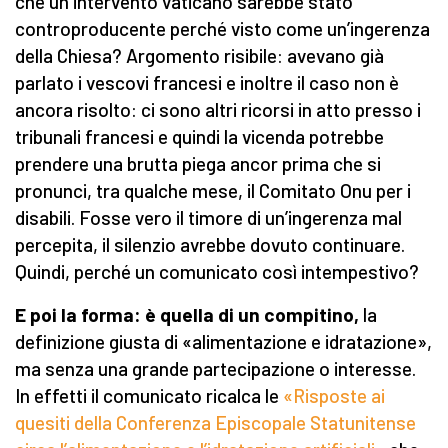
che un intervento vaticano sarebbe stato
controproducente perché visto come un’ingerenza
della Chiesa? Argomento risibile: avevano già
parlato i vescovi francesi e inoltre il caso non è
ancora risolto: ci sono altri ricorsi in atto presso i
tribunali francesi e quindi la vicenda potrebbe
prendere una brutta piega ancor prima che si
pronunci, tra qualche mese, il Comitato Onu per i
disabili. Fosse vero il timore di un’ingerenza mal
percepita, il silenzio avrebbe dovuto continuare.
Quindi, perché un comunicato così intempestivo?
E poi la forma: è quella di un compitino,
la
definizione giusta di «alimentazione e idratazione»,
ma senza una grande partecipazione o interesse.
In effetti il comunicato ricalca le
«Risposte ai
quesiti della Conferenza Episcopale Statunitense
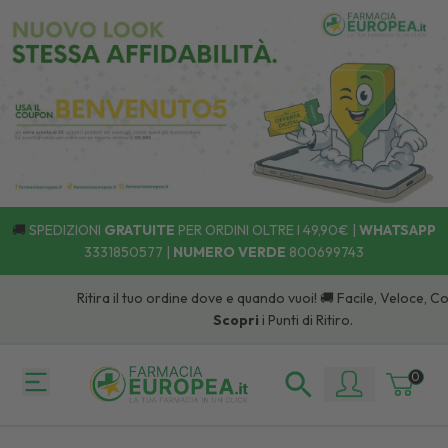
🚚
SPEDIZIONI
GRATUITE
PER ORDINI OLTRE I 49,90€ |
WHATSAPP
3331850577
|
NUMERO VERDE
800699743
Ritira il tuo ordine dove e quando vuoi! 🚚 Facile, Veloce, Com
Scopri
i Punti di Ritiro.
0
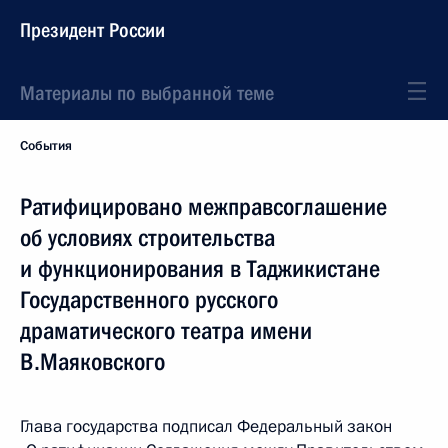
Президент России
Материалы по выбранной теме
События
Ратифицировано межправсоглашение
об условиях строительства
и функционирования в Таджикистане
Государственного русского
драматического театра имени
В.Маяковского
Глава государства подписал Федеральный закон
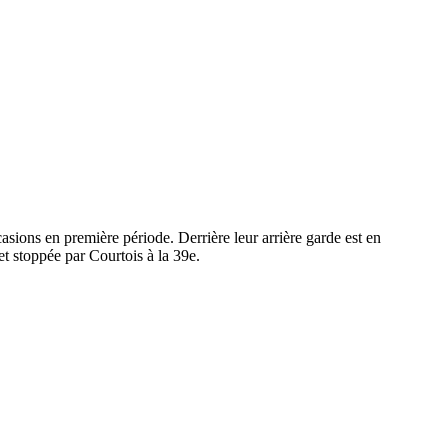
sions en première période. Derrière leur arrière garde est en
et stoppée par Courtois à la 39e.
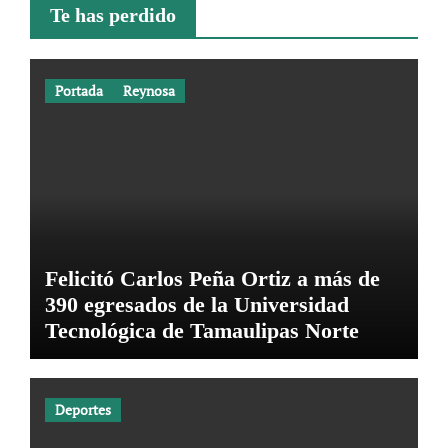
Te has perdido
Portada
Reynosa
Felicitó Carlos Peña Ortiz a más de
390 egresados de la Universidad
Tecnológica de Tamaulipas Norte
Deportes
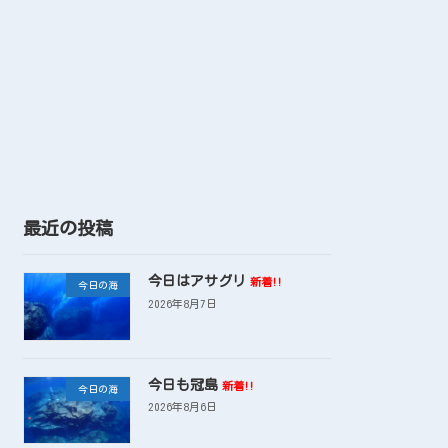
最近の投稿
今日はアサグリ
新着!!
今日の海
2026年8月7日
今日も冠島
新着!!
今日の海
2026年8月6日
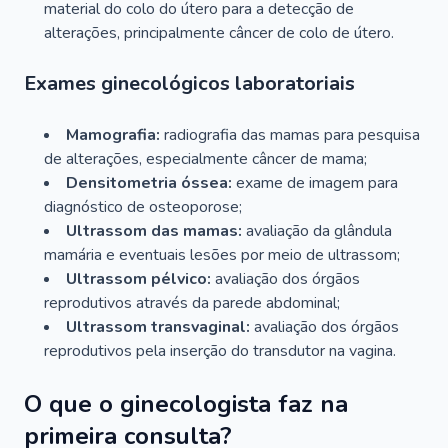
material do colo do útero para a detecção de
alterações, principalmente câncer de colo de útero.
Exames ginecológicos laboratoriais
Mamografia:
radiografia das mamas para pesquisa
de alterações, especialmente câncer de mama;
Densitometria óssea:
exame de imagem para
diagnóstico de osteoporose;
Ultrassom das mamas:
avaliação da glândula
mamária e eventuais lesões por meio de ultrassom;
Ultrassom pélvico:
avaliação dos órgãos
reprodutivos através da parede abdominal;
Ultrassom transvaginal:
avaliação dos órgãos
reprodutivos pela inserção do transdutor na vagina.
O que o ginecologista faz na
primeira consulta?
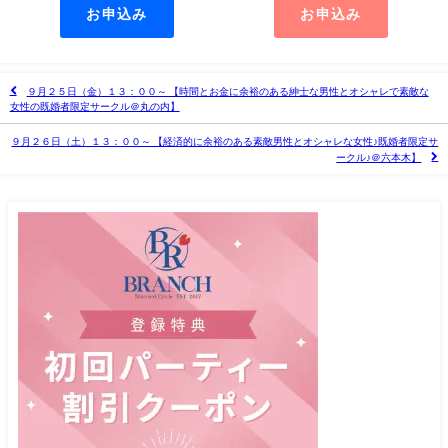
お申込み
お申込み
９月２５日（金）１３：００～ 【時間とお金に余裕のある紳士な男性とオシャレで素敵な
女性の既婚者限定サークル＠丸の内】
９月２６日（土）１３：００～ 【経済的に余裕のある素敵男性とオシャレな女性♪既婚者限定サ
ークル♪＠六本木】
--------------------
=== Activity ===
Filter the records above and copy every line that contains the word "comunicato".

=== Solution to the problem ===
Quindi, perché un comunicato così intempestivo?
In effetti il comunicato ricalca le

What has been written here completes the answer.